Die Anfangsbuchstaben, der in diesem Katalog aufgeführten Artikelnummern haben folgende unten beschriebene Bedeutungen:

Bei den Artikelnummern ohne Anfangbuchstaben entsprechen die ersten drei bzw. 4 Ziffern der Jaegernummer. (= Artikelnumer). Die beiden folgenden Zahlen geben die Jahreszahl und der folgende Buchstabe die Prägeanstalt an. Die letzten drei Stellen geben Aufschluß über die Erhaltung. Das "a" hinter der letzten Zahl steht für Erstabschläge. Weitere Buchstaben bedeuten andere Besonderheiten, die aus der Artikelbeschreibung hervorgehen. Das "V" hinter der Artikelnummer steht für eine Variante.

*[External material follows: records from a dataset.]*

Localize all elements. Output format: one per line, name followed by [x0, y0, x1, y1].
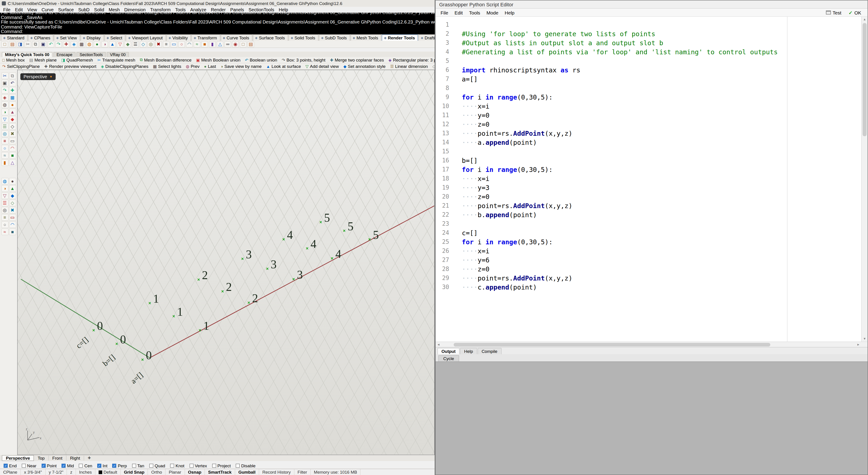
planar-icon[interactable]: ≡	[163, 41, 169, 47]
panel-tab-enscape[interactable]: Enscape	[53, 52, 75, 57]
group-icon[interactable]: △	[217, 41, 223, 47]
status-y-7-1-2[interactable]: y 7-1/2"	[45, 469, 67, 475]
tool-button-render-preview-viewport[interactable]: ✚Render preview viewport	[44, 64, 96, 69]
render-icon[interactable]: ■	[9, 229, 16, 235]
box-icon[interactable]: ◎	[1, 130, 8, 137]
osnap-checkbox-point[interactable]: ✓	[41, 464, 45, 468]
array-icon[interactable]: ◆	[9, 192, 16, 199]
code-line[interactable]: ····z=0	[452, 120, 861, 129]
osnap-perp[interactable]: ✓Perp	[113, 463, 127, 468]
tool-button-boolean-union[interactable]: ↶Boolean union	[245, 57, 277, 62]
osnap-checkbox-mid[interactable]: ✓	[62, 464, 66, 468]
viewport-tab-right[interactable]: Right	[66, 455, 84, 461]
cylinder-icon[interactable]: ≡	[1, 138, 8, 144]
tool-button-vertical-dime[interactable]: ◇Vertical dime	[432, 64, 435, 69]
rhino-menu-dimension[interactable]: Dimension	[122, 7, 148, 12]
select-icon[interactable]: ✂	[1, 72, 8, 79]
gumball-icon[interactable]: ☰	[1, 200, 8, 206]
osnap-tan[interactable]: Tan	[132, 463, 144, 468]
toolbar-tab-viewport-layout[interactable]: ◆Viewport Layout	[126, 34, 166, 41]
freeform-curve-icon[interactable]: ◑	[1, 109, 8, 115]
rhino-menu-panels[interactable]: Panels	[228, 7, 246, 12]
osnap-checkbox-tan[interactable]	[132, 464, 136, 468]
scale-icon[interactable]: ▲	[9, 185, 16, 192]
tool-button-triangulate-mesh[interactable]: ✂Triangulate mesh	[97, 57, 135, 62]
toolbar-tab-mesh-tools[interactable]: ◆Mesh Tools	[350, 34, 381, 41]
viewport-menu-arrow-icon[interactable]: ▼	[50, 75, 53, 78]
scale-icon[interactable]: ◠	[186, 41, 193, 47]
code-line[interactable]	[452, 57, 861, 66]
editor-menu-help[interactable]: Help	[502, 10, 518, 15]
print-icon[interactable]: ✂	[24, 41, 31, 47]
editor-menu-file[interactable]: File	[437, 10, 452, 15]
cut-icon[interactable]: ⧉	[32, 41, 39, 47]
polygon-icon[interactable]: ●	[9, 101, 16, 108]
horizontal-scrollbar[interactable]: ◄ ►	[436, 342, 868, 347]
toolbar-tab-solid-tools[interactable]: ◆Solid Tools	[288, 34, 318, 41]
layers-icon[interactable]: ✖	[9, 207, 16, 213]
osnap-checkbox-project[interactable]	[212, 464, 216, 468]
code-line[interactable]: ····b.append(point)	[452, 210, 861, 219]
editor-tab-compile[interactable]: Compile	[477, 348, 501, 354]
move-icon[interactable]: ◍	[1, 178, 8, 184]
ellipse-icon[interactable]: ▦	[9, 94, 16, 101]
code-line[interactable]: ····y=0	[452, 111, 861, 120]
osnap-end[interactable]: ✓End	[4, 463, 17, 468]
open-file-icon[interactable]: ▤	[9, 41, 16, 47]
code-line[interactable]	[452, 20, 861, 29]
move-icon[interactable]: ▭	[170, 41, 177, 47]
toolbar-tab-set-view[interactable]: ◆Set View	[54, 34, 80, 41]
toolbar-tab-subd-tools[interactable]: ◆SubD Tools	[319, 34, 350, 41]
tool-button-mesh-boolean-difference[interactable]: ⧉Mesh Boolean difference	[140, 57, 191, 62]
sphere-icon[interactable]: ✖	[9, 130, 16, 137]
rhino-menu-transform[interactable]: Transform	[148, 7, 173, 12]
code-line[interactable]: ····c.append(point)	[452, 283, 861, 292]
undo-icon[interactable]: ↷	[55, 41, 62, 47]
perspective-viewport[interactable]: Perspective ▼ ×0×1×2×3×4×5c=[]×0×1×2×3×4…	[17, 70, 435, 455]
tool-button-disableclippingplanes[interactable]: ◈DisableClippingPlanes	[101, 64, 148, 69]
status-inches[interactable]: Inches	[76, 469, 95, 475]
osnap-near[interactable]: Near	[22, 463, 36, 468]
toolbar-tab-visibility[interactable]: ◆Visibility	[166, 34, 191, 41]
panel-tab-vray-00[interactable]: VRay 00	[107, 52, 129, 57]
osnap-checkbox-cen[interactable]	[79, 464, 83, 468]
code-line[interactable]: ····z=0	[452, 192, 861, 201]
zoom-extents-icon[interactable]: ◑	[101, 41, 108, 47]
osnap-mid[interactable]: ✓Mid	[62, 463, 74, 468]
code-line[interactable]: #Output as lists in output slot a and ou…	[452, 38, 861, 48]
zoom-window-icon[interactable]: ▭	[9, 214, 16, 221]
zoom-extents-icon[interactable]: ○	[1, 221, 8, 228]
toolbar-tab-cplanes[interactable]: ◆CPlanes	[28, 34, 54, 41]
explode-icon[interactable]: ≈	[1, 152, 8, 159]
vertical-scroll-thumb[interactable]	[863, 23, 867, 136]
tool-button-mesh-plane[interactable]: ▤Mesh plane	[29, 57, 57, 62]
join-icon[interactable]: ◠	[9, 145, 16, 152]
lock-icon[interactable]: ▮	[209, 41, 216, 47]
viewport-tab-perspective[interactable]: Perspective	[2, 455, 34, 461]
status-cplane[interactable]: CPlane	[0, 469, 21, 475]
tool-button-rectangular-plane-3-points[interactable]: ◈Rectangular plane: 3 points	[389, 57, 435, 62]
tool-button-set-annotation-style[interactable]: ◆Set annotation style	[343, 64, 385, 69]
ungroup-icon[interactable]: ═	[224, 41, 231, 47]
code-line[interactable]: b=[]	[452, 156, 861, 165]
mirror-icon[interactable]: ▽	[1, 192, 8, 199]
zoom-icon[interactable]: ◍	[86, 41, 93, 47]
osnap-vertex[interactable]: Vertex	[189, 463, 207, 468]
code-line[interactable]: #Using 'for loop' to generate two lists …	[452, 29, 861, 38]
code-text-area[interactable]: #Using 'for loop' to generate two lists …	[452, 20, 861, 292]
tool-button-look-at-surface[interactable]: ▲Look at surface	[266, 64, 301, 69]
editor-tab-output[interactable]: Output	[437, 348, 460, 354]
osnap-checkbox-vertex[interactable]	[189, 464, 193, 468]
viewport-title-pill[interactable]: Perspective ▼	[20, 73, 56, 80]
rotate-icon[interactable]: ○	[178, 41, 185, 47]
osnap-checkbox-perp[interactable]: ✓	[113, 464, 117, 468]
boolean-icon[interactable]: ▭	[9, 138, 16, 144]
tool-button-add-detail-view[interactable]: ▽Add detail view	[306, 64, 339, 69]
line-icon[interactable]: ↷	[1, 87, 8, 94]
mesh-icon[interactable]: ○	[1, 145, 8, 152]
editor-titlebar[interactable]: Grasshopper Python Script Editor	[436, 0, 868, 8]
osnap-cen[interactable]: Cen	[79, 463, 92, 468]
tool-button-mesh-boolean-union[interactable]: ▣Mesh Boolean union	[196, 57, 240, 62]
tool-button-quadremesh[interactable]: ◨QuadRemesh	[61, 57, 93, 62]
rhino-menu-tools[interactable]: Tools	[173, 7, 188, 12]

Die letzten Ziffern beschreiben den Qualitätszustand der Münze:

0,0 = PP steht für Polierte Platte bzw. Stoßglanzverfahren. Eine spezielle Sammleranfertigung, die handgehobener Qualität entspricht.
0,1 = PP minus. Dies entspricht der vorher beschriebenen Prägemethode, allerdings weist diese Münze kleine Aufbewahrungspuren, bzw. Krätzerchen auf.
0,8 = ist eine Münze, die Lupenrein ist.
0,9 = stempelglanz fein. Mit bloßem Auge sind kleinste Beschädigungen sichtbar.
1,0 = stgl = (stempelglanz). bzw. stgl matt: Nur Prägespuren, z.B. Spuren des Münzauswurfs aus der Prägemaschine sind sichtbar.
1,1 = bankfrisch/stgl. Münze mit geringen Transportschäden.
1,2 = bfr. (bankfrisch) bzw. prfr. (prägefrisch). Münze mit Transportschäden, die meisten Münzen aus Originalbankrollen entsprechen dieser Qualität
1,5 = vz/stgl.bzw. fast bfr. oder fast prägefrisch
1,8 = vz+ bzw. vz/bfr vorzüglich.
2,0 = vz Münze war nur kurz im Umlauf. Geringe Umlaufspuren. Randkerben, wenn vorhanden müssen erwähnt werden.
2,2 = vz- 2,5 = ss/vz sehr schön - vorzüglich. Die feine Stellen des Gepräges müssen noch gut sichtbar sein.
2,8 = ss+ = Alle erhabenen Stellen müssen sichtbar sein.
3,0 = ss = sehr schön. Die Münze war lang im Umlauf, es können auffällige Beschädigungen vorkommen. Auffällige Randfehler müssen erwähnt werden. Eine sog. Abflächung des Reliefs ist vorhanden.
3,2 = ss- 3,5 = s/ss 3,8 = s+
4,0 = s ist die unterste Qualitätsstufe in meiner Liste. Die Münze war sehr lang im Umlauf. Die erhabenen Stellen sind meist nur noch schwach erkennbar. Die Umschrift muss noch gut leserlich sein. Randkerben dürfen vorkommen ohne extra erwähnt zu werden.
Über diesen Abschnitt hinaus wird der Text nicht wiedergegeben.